Earlier today, a federal judge approved AT&T’s bid to purchase media company Time Warner. The deal was finally approved after months of scrutiny and opposition from the government themselves. The deal is worth $85.4 billion dollars, and is a massive win for AT&T. Even bigger yet, it could also be the catalyst for an arms race for content held by cable providers.
The decision came after the judge decided that the US Justice Department had not proven that the deal would lead to fewer choices and higher costs for consumers. That has long been the position of the Justice Department, who opposed the merger almost immediately. AT&T argued that with the acquisition of Time Warner, they would be able to implement targeted, high paying ads, which would deliver them enough revenue to “eventually” lower the costs of their services.
If the deal does actually complete, and isn’t appealed AT&T will have created a media powerhouse. Time Warner is home to several Turner networks, CNN, and HBO to name a few. Those networks would be able to be integrated into all of AT&T’s television offerings at a much cheaper rate for them, but they could become a lot more expensive for non AT&T providers. Should AT&T decide to raise the cost on which other providers pay to access these services, the cost would then be shifted down to consumers. This is what the Justice Department’s primary concern is: The potential for AT&T to either price out, or completely black list their newly owned content away from the competition.
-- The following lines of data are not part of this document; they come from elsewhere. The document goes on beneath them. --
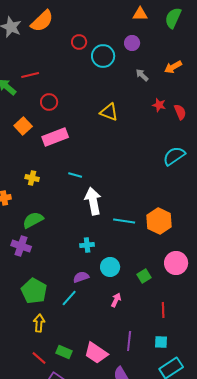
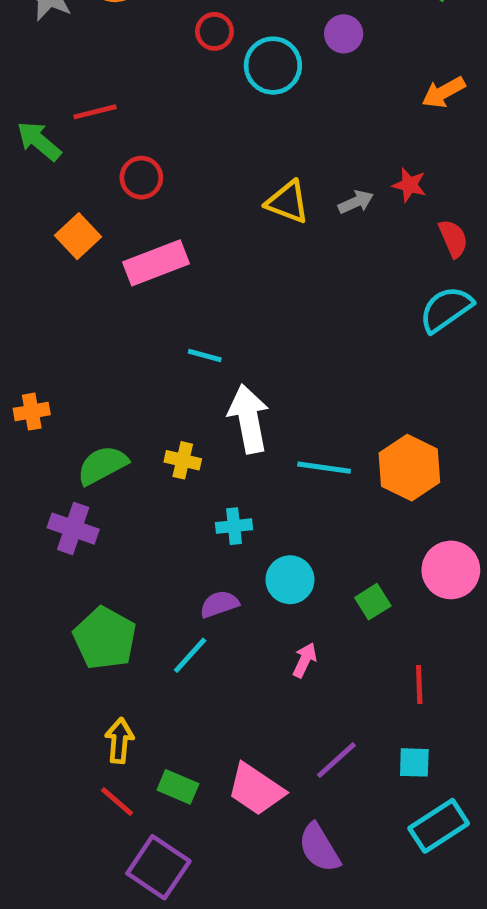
gray arrow: (142, 75) -> (356, 202), moved, turned 112
red semicircle: (180, 112) -> (453, 239), moved
yellow cross: (32, 178) -> (183, 460), moved
yellow arrow: (39, 323) -> (119, 741), moved
purple line: (129, 341) -> (336, 760), turned 42

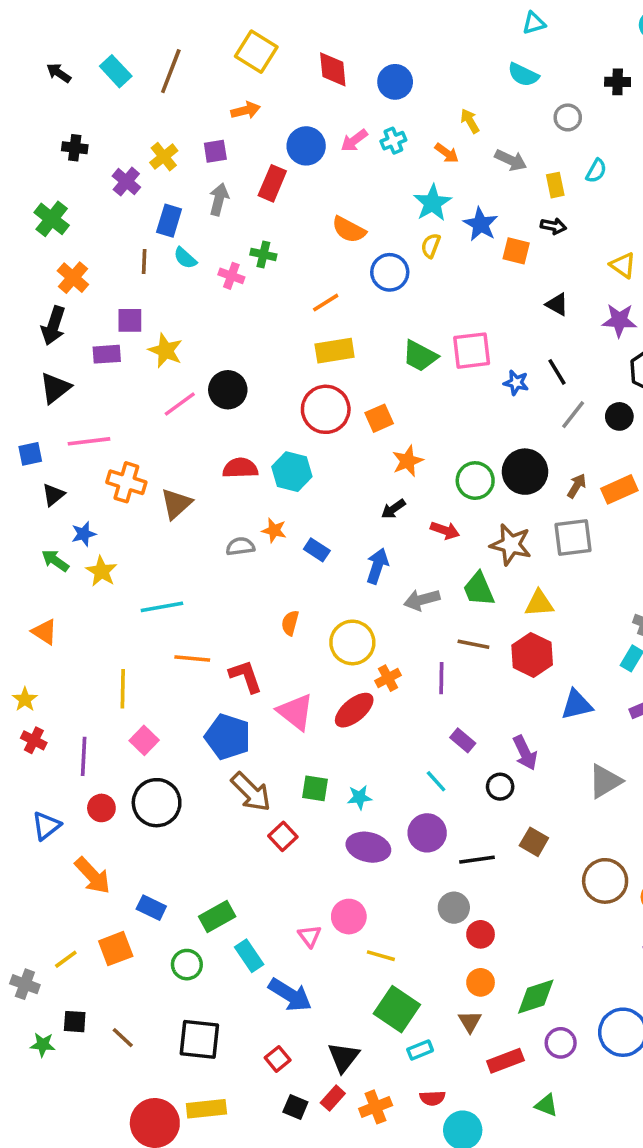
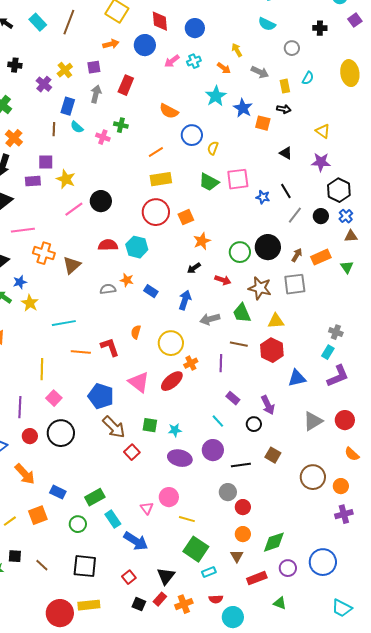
blue circle: (306, 146) -> (145, 45), moved
yellow semicircle: (431, 246) -> (213, 148), moved
red L-shape: (246, 676) -> (110, 347), moved

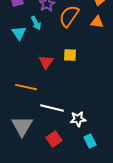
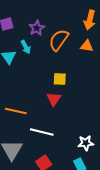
red triangle: (46, 62) -> (54, 99), moved
white star: (78, 119) -> (86, 143), moved

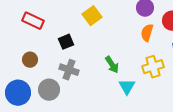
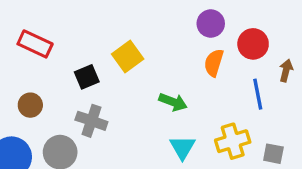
yellow square: (92, 16) -> (128, 56), moved
green arrow: (112, 65) -> (173, 102), moved, turned -36
yellow cross: (153, 67) -> (233, 141), moved

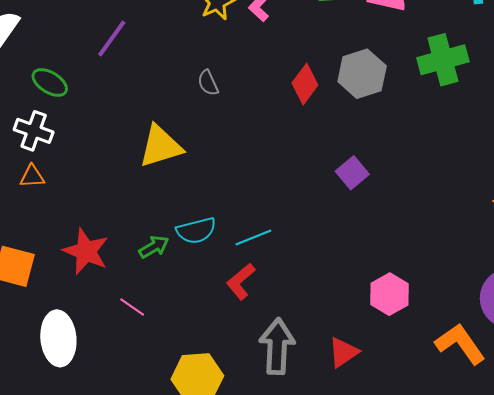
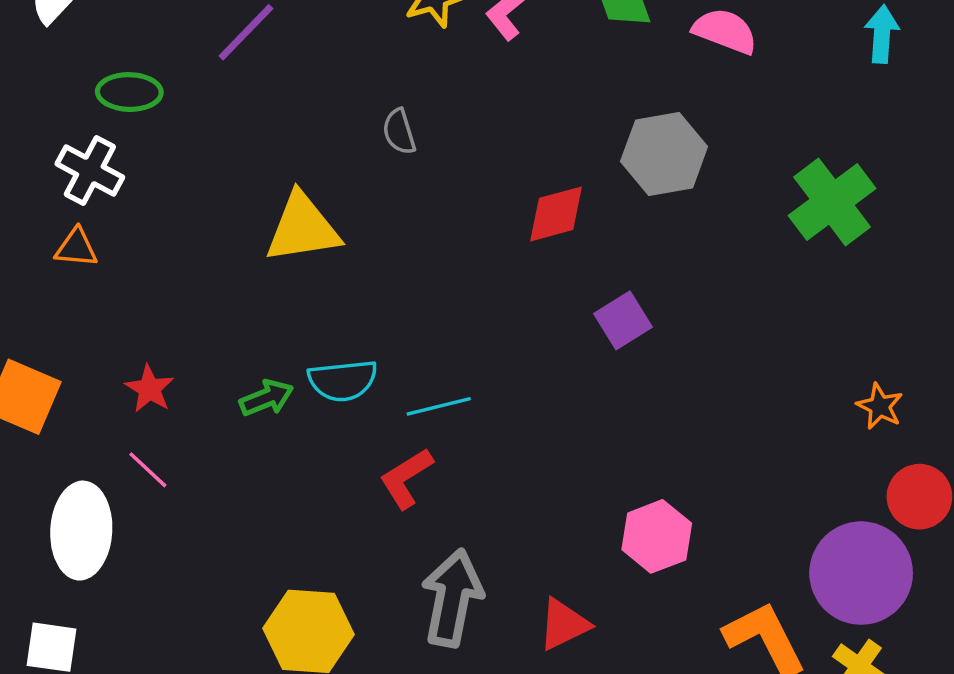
green cross: (443, 60) -> (832, 202), moved, turned -30
green ellipse: (50, 82) -> (129, 92), turned -39
red diamond: (305, 84) -> (556, 214), moved, turned 30
red star: (86, 251) -> (149, 389), size x0.6
pink line: (132, 307) -> (148, 470), moved

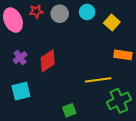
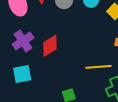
purple cross: (20, 58) -> (23, 41), size x1.5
Justice Department Antitrust Chief, Mark Delrahim expressed “disappointment” in the ruling and said he would review the 172 page decision himself. After reviewing the ruling, Delrahim could still potentially challenge it by taking the case to a higher court. The courts would then have to issue a stay on the ruling, which would then allow Delrahim to file an appeal on against the decision.
Eyes will continue to be on AT&T and the Justice Department as this decision unfolds, as the court battles could be just beginning.